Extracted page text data
--------------------

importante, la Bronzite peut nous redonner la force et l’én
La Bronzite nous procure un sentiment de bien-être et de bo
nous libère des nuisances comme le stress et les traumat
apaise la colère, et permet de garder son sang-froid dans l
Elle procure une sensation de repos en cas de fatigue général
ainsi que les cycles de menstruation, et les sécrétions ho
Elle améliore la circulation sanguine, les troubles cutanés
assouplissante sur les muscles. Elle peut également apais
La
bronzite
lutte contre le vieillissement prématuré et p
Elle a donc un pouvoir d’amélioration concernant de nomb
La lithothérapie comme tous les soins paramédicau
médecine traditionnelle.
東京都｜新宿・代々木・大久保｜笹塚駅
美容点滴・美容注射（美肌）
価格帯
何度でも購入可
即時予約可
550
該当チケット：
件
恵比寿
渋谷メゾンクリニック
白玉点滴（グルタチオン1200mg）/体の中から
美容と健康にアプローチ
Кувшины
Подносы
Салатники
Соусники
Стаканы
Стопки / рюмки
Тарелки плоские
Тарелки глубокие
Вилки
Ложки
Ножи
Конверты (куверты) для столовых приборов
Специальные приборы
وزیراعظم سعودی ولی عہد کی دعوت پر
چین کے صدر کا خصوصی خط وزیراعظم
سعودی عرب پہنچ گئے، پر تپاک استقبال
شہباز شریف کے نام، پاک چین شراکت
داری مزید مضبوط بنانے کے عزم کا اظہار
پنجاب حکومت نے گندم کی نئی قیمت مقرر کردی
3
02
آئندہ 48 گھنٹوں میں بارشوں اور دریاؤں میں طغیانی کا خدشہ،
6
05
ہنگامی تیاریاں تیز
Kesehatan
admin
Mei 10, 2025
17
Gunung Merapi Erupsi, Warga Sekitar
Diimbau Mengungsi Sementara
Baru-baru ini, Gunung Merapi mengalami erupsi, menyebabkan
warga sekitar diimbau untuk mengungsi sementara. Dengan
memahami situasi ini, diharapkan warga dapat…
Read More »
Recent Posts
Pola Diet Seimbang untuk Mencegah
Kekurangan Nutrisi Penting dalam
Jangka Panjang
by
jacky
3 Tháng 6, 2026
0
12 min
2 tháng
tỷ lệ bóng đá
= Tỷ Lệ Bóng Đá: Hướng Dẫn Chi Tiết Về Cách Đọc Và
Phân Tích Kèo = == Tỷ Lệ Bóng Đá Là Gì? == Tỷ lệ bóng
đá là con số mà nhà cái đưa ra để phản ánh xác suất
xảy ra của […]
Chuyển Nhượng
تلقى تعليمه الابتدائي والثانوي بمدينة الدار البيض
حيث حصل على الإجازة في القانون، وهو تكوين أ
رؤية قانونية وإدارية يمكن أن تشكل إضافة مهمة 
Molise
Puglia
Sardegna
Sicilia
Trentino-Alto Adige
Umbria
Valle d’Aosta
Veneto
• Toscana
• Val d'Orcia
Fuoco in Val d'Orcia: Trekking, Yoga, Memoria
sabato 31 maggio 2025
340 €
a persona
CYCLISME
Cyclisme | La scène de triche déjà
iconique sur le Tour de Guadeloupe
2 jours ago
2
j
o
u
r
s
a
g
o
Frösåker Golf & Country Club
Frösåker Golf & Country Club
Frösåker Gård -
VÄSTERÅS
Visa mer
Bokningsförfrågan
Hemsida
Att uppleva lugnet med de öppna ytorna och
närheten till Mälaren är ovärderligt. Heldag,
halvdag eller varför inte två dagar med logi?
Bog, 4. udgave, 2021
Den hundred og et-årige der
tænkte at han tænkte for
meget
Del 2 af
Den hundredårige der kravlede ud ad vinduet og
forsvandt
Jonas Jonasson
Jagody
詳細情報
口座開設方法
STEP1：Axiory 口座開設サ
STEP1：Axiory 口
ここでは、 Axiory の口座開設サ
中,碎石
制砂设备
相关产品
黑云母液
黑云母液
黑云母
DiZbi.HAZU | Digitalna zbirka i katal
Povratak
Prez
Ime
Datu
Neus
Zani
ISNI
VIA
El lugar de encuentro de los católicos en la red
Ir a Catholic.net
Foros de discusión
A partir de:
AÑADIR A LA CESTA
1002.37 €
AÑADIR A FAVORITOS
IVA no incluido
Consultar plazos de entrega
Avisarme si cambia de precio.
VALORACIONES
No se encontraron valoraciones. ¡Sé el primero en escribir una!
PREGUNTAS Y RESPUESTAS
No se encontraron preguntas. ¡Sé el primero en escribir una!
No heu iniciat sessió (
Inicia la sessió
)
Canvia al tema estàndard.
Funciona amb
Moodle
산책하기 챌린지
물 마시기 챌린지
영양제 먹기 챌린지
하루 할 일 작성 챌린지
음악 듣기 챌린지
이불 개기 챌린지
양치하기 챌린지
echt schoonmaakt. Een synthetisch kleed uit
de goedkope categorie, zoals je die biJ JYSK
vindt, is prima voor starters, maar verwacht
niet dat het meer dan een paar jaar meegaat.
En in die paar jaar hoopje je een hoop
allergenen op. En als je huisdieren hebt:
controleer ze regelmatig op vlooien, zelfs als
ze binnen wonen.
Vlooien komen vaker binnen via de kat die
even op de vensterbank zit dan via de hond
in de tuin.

--------------------

**Prompt**
Reproduce the data above in full, with no line missing.

**Task answer**
importante, la Bronzite peut nous redonner la force et l’én
La Bronzite nous procure un sentiment de bien-être et de bo
nous libère des nuisances comme le stress et les traumat
apaise la colère, et permet de garder son sang-froid dans l
Elle procure une sensation de repos en cas de fatigue général
ainsi que les cycles de menstruation, et les sécrétions ho
Elle améliore la circulation sanguine, les troubles cutanés
assouplissante sur les muscles. Elle peut également apais
La
bronzite
lutte contre le vieillissement prématuré et p
Elle a donc un pouvoir d’amélioration concernant de nomb
La lithothérapie comme tous les soins paramédicau
médecine traditionnelle.
東京都｜新宿・代々木・大久保｜笹塚駅
美容点滴・美容注射（美肌）
価格帯
何度でも購入可
即時予約可
550
該当チケット：
件
恵比寿
渋谷メゾンクリニック
白玉点滴（グルタチオン1200mg）/体の中から
美容と健康にアプローチ
Кувшины
Подносы
Салатники
Соусники
Стаканы
Стопки / рюмки
Тарелки плоские
Тарелки глубокие
Вилки
Ложки
Ножи
Конверты (куверты) для столовых приборов
Специальные приборы
وزیراعظم سعودی ولی عہد کی دعوت پر
چین کے صدر کا خصوصی خط وزیراعظم
سعودی عرب پہنچ گئے، پر تپاک استقبال
شہباز شریف کے نام، پاک چین شراکت
داری مزید مضبوط بنانے کے عزم کا اظہار
پنجاب حکومت نے گندم کی نئی قیمت مقرر کردی
3
02
آئندہ 48 گھنٹوں میں بارشوں اور دریاؤں میں طغیانی کا خدشہ،
6
05
ہنگامی تیاریاں تیز
Kesehatan
admin
Mei 10, 2025
17
Gunung Merapi Erupsi, Warga Sekitar
Diimbau Mengungsi Sementara
Baru-baru ini, Gunung Merapi mengalami erupsi, menyebabkan
warga sekitar diimbau untuk mengungsi sementara. Dengan
memahami situasi ini, diharapkan warga dapat…
Read More »
Recent Posts
Pola Diet Seimbang untuk Mencegah
Kekurangan Nutrisi Penting dalam
Jangka Panjang
by
jacky
3 Tháng 6, 2026
0
12 min
2 tháng
tỷ lệ bóng đá
= Tỷ Lệ Bóng Đá: Hướng Dẫn Chi Tiết Về Cách Đọc Và
Phân Tích Kèo = == Tỷ Lệ Bóng Đá Là Gì? == Tỷ lệ bóng
đá là con số mà nhà cái đưa ra để phản ánh xác suất
xảy ra của […]
Chuyển Nhượng
تلقى تعليمه الابتدائي والثانوي بمدينة الدار البيض
حيث حصل على الإجازة في القانون، وهو تكوين أ
رؤية قانونية وإدارية يمكن أن تشكل إضافة مهمة 
Molise
Puglia
Sardegna
Sicilia
Trentino-Alto Adige
Umbria
Valle d’Aosta
Veneto
• Toscana
• Val d'Orcia
Fuoco in Val d'Orcia: Trekking, Yoga, Memoria
sabato 31 maggio 2025
340 €
a persona
CYCLISME
Cyclisme | La scène de triche déjà
iconique sur le Tour de Guadeloupe
2 jours ago
2
j
o
u
r
s
a
g
o
Frösåker Golf & Country Club
Frösåker Golf & Country Club
Frösåker Gård -
VÄSTERÅS
Visa mer
Bokningsförfrågan
Hemsida
Att uppleva lugnet med de öppna ytorna och
närheten till Mälaren är ovärderligt. Heldag,
halvdag eller varför inte två dagar med logi?
Bog, 4. udgave, 2021
Den hundred og et-årige der
tænkte at han tænkte for
meget
Del 2 af
Den hundredårige der kravlede ud ad vinduet og
forsvandt
Jonas Jonasson
Jagody
詳細情報
口座開設方法
STEP1：Axiory 口座開設サ
STEP1：Axiory 口
ここでは、 Axiory の口座開設サ
中,碎石
制砂设备
相关产品
黑云母液
黑云母液
黑云母
DiZbi.HAZU | Digitalna zbirka i katal
Povratak
Prez
Ime
Datu
Neus
Zani
ISNI
VIA
El lugar de encuentro de los católicos en la red
Ir a Catholic.net
Foros de discusión
A partir de:
AÑADIR A LA CESTA
1002.37 €
AÑADIR A FAVORITOS
IVA no incluido
Consultar plazos de entrega
Avisarme si cambia de precio.
VALORACIONES
No se encontraron valoraciones. ¡Sé el primero en escribir una!
PREGUNTAS Y RESPUESTAS
No se encontraron preguntas. ¡Sé el primero en escribir una!
No heu iniciat sessió (
Inicia la sessió
)
Canvia al tema estàndard.
Funciona amb
Moodle
산책하기 챌린지
물 마시기 챌린지
영양제 먹기 챌린지
하루 할 일 작성 챌린지
음악 듣기 챌린지
이불 개기 챌린지
양치하기 챌린지
echt schoonmaakt. Een synthetisch kleed uit
de goedkope categorie, zoals je die biJ JYSK
vindt, is prima voor starters, maar verwacht
niet dat het meer dan een paar jaar meegaat.
En in die paar jaar hoopje je een hoop
allergenen op. En als je huisdieren hebt:
controleer ze regelmatig op vlooien, zelfs als
ze binnen wonen.
Vlooien komen vaker binnen via de kat die
even op de vensterbank zit dan via de hond
in de tuin.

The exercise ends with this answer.